WORK TO BE COMPLETED »
Search the material below for the word "with". Copy every line where it is found.

* * * * * * *

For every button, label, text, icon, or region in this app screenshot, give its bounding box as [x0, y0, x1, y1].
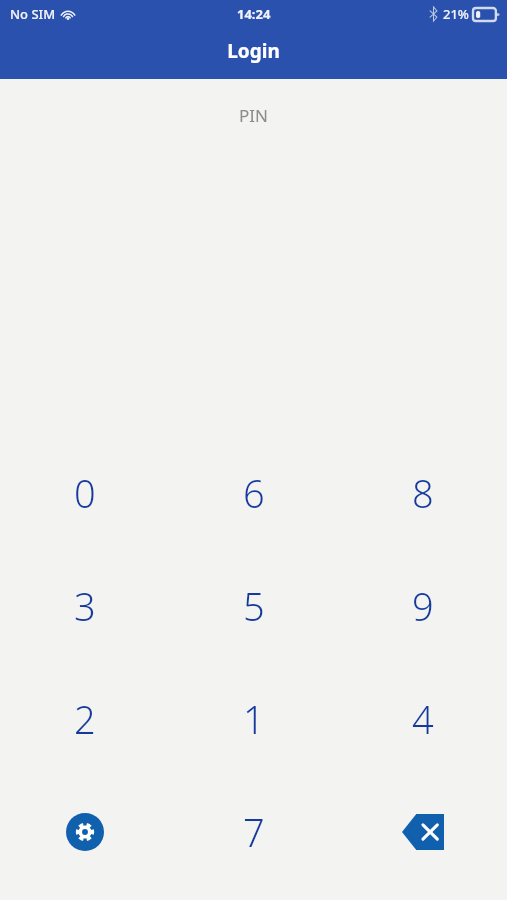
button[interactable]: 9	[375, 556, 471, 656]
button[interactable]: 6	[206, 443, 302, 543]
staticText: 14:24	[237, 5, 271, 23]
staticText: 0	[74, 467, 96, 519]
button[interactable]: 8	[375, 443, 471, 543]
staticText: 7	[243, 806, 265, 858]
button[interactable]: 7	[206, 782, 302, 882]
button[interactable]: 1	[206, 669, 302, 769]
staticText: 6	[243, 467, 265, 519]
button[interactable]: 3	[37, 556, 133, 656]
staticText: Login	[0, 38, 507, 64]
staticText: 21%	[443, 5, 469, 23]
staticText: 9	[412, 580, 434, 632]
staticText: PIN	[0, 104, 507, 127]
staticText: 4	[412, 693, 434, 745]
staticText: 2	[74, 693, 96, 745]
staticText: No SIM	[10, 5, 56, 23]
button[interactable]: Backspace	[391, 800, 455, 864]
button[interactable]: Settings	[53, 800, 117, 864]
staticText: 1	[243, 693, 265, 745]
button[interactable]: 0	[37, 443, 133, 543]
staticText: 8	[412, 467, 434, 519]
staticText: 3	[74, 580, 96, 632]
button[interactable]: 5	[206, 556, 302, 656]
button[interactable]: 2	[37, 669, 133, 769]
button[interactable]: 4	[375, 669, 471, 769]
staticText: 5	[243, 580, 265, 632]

* * * * * * *

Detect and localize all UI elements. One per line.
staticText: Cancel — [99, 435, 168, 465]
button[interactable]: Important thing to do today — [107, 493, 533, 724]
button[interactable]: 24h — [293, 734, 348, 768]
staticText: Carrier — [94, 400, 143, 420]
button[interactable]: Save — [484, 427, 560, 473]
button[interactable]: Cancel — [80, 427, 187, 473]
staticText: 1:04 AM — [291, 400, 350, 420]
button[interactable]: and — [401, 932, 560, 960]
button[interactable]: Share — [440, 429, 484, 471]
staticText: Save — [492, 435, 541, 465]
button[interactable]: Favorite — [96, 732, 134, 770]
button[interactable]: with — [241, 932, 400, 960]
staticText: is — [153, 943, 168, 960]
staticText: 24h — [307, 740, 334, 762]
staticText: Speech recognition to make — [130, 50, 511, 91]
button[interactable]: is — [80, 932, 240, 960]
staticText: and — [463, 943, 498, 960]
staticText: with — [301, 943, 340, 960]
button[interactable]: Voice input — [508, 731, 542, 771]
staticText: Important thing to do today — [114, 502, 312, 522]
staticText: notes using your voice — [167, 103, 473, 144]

* * * * * * *

OUTPUT »
button[interactable]: with — [241, 932, 400, 960]
staticText: with — [301, 943, 340, 960]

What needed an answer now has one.